The Department of Energy offers free public tours of the site several times a year, and visitors on those tours receive minimal radiation exposure, comparable to what you’d get on a short airplane flight. Tour routes stick to areas with low contamination, and dosimeters worn by visitors consistently show negligible readings. Sedan Crater is a popular tour stop, and while the area carries slightly elevated readings, the brief time spent there keeps any dose trivially small.

Outside the guided tours, the site is closed to the public. Fencing, security patrols, and federal law enforcement keep people out, partly for national security reasons and partly because wandering into the wrong area could mean walking through soil with concentrated plutonium or other long-lived contaminants.

How Long the Contamination Will Last

The timeline depends entirely on which radioactive materials you’re talking about. Tritium, a contaminant in groundwater, has a half-life of about 12 years, so tritium from the last underground tests in 1992 has already decayed to roughly 7% of its original activity. Strontium-90 and cesium-137, the main surface soil contaminants from atmospheric testing, have half-lives around 30 years. They’ve lost roughly 75% of their original radioactivity but won’t drop to negligible levels for another century or so.

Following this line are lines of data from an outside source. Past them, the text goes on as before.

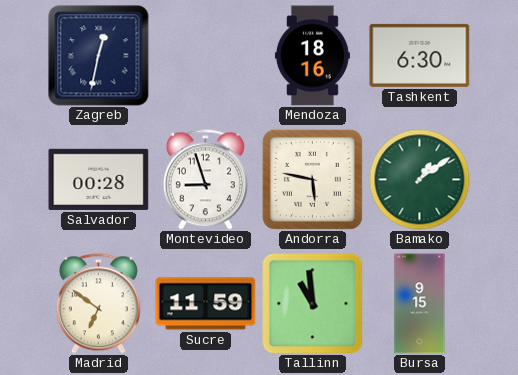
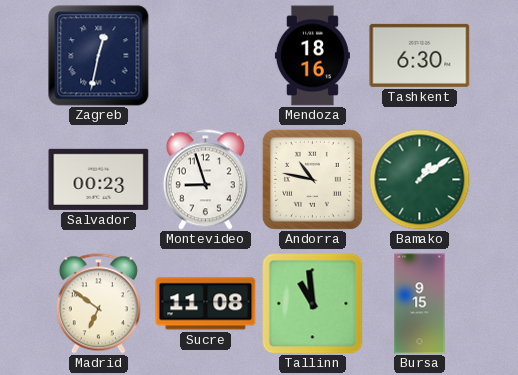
Salvador: 00:28 -> 00:23
Andorra: 5:47 -> 10:47
Sucre: 11:59 -> 11:08
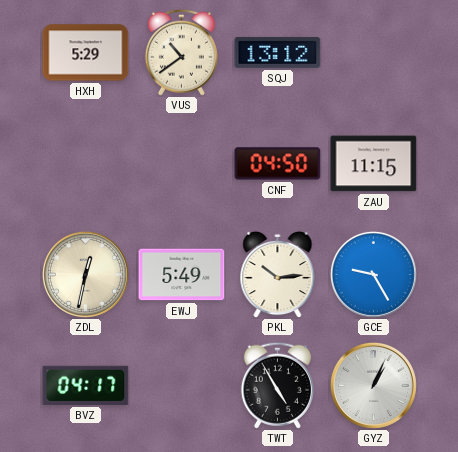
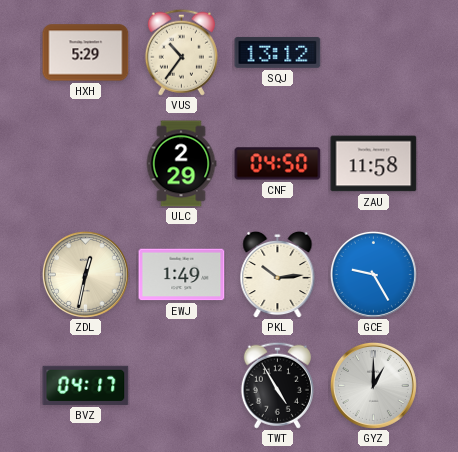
VUS: 10:39 -> 10:36
ULC: none -> 2:29
ZAU: 11:15 -> 11:58
EWJ: 5:49 -> 1:49
GYZ: 1:04 -> 1:00
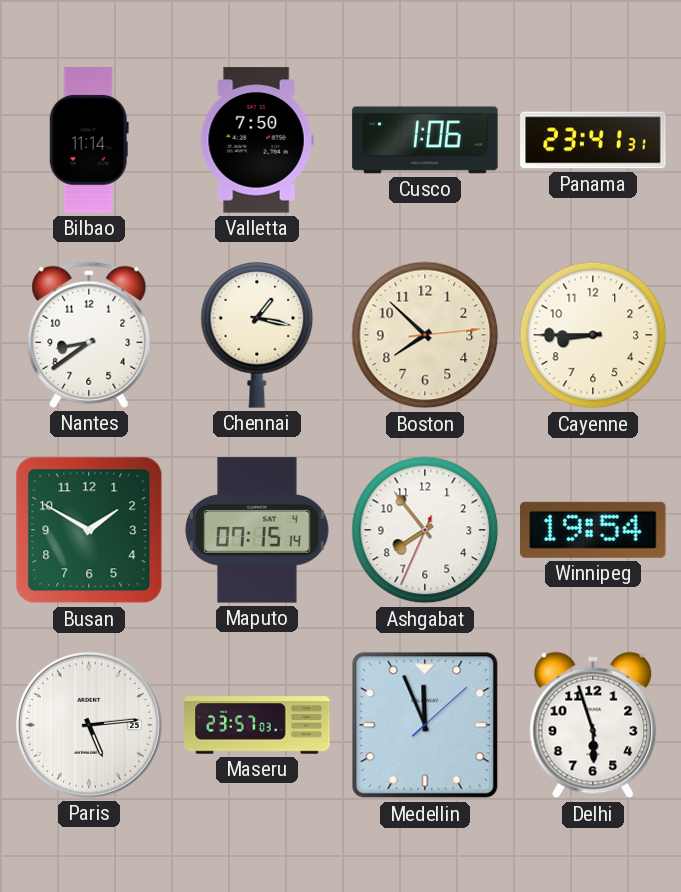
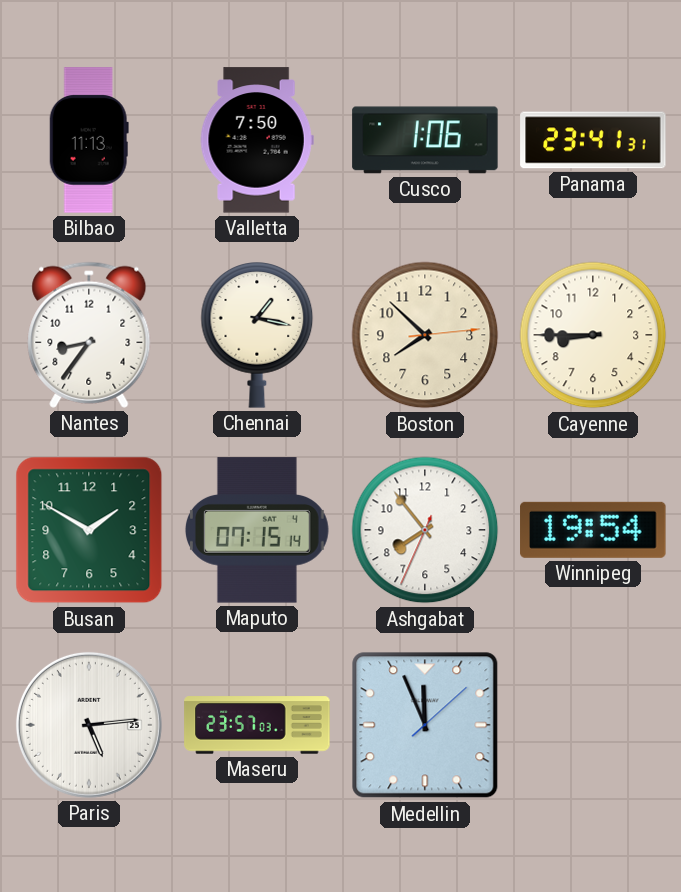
Bilbao: 11:14 -> 11:13
Nantes: 8:39 -> 8:36
Delhi: 5:57 -> none
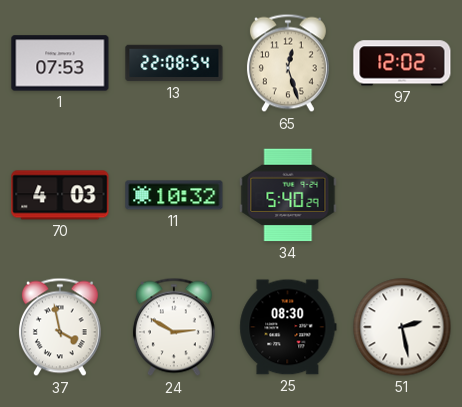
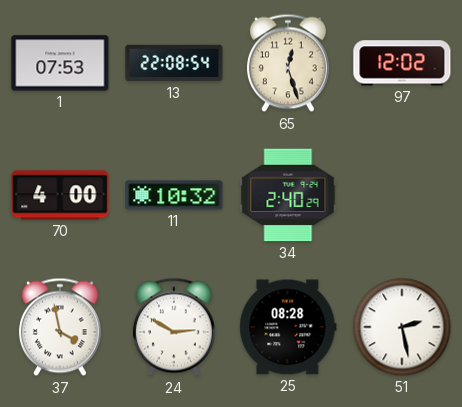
70: 4:03 -> 4:00
34: 5:40 -> 2:40
25: 08:30 -> 08:28
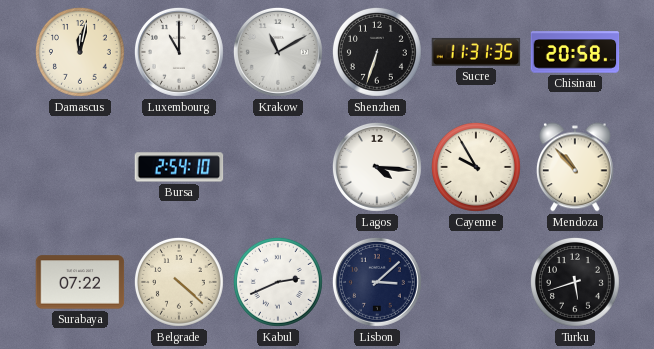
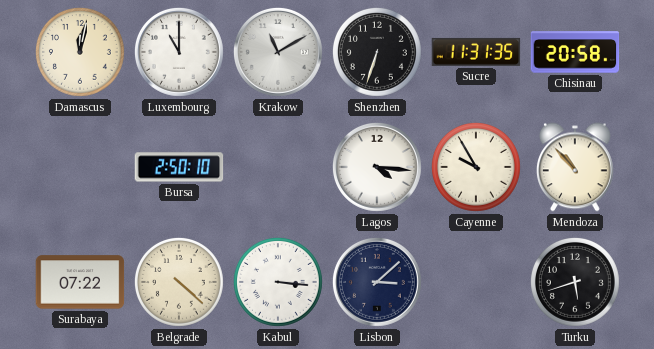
Bursa: 2:54 -> 2:50
Kabul: 2:41 -> 3:16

Plutonium is the long game. With a 24,000-year half-life, the plutonium scattered across certain test areas will remain essentially unchanged for thousands of years. It’s not a major external radiation hazard just sitting in soil, but it becomes dangerous if inhaled as dust. This is one reason the contaminated areas will likely never be released for unrestricted public use. The land will remain under federal control for as far into the future as anyone can reasonably plan.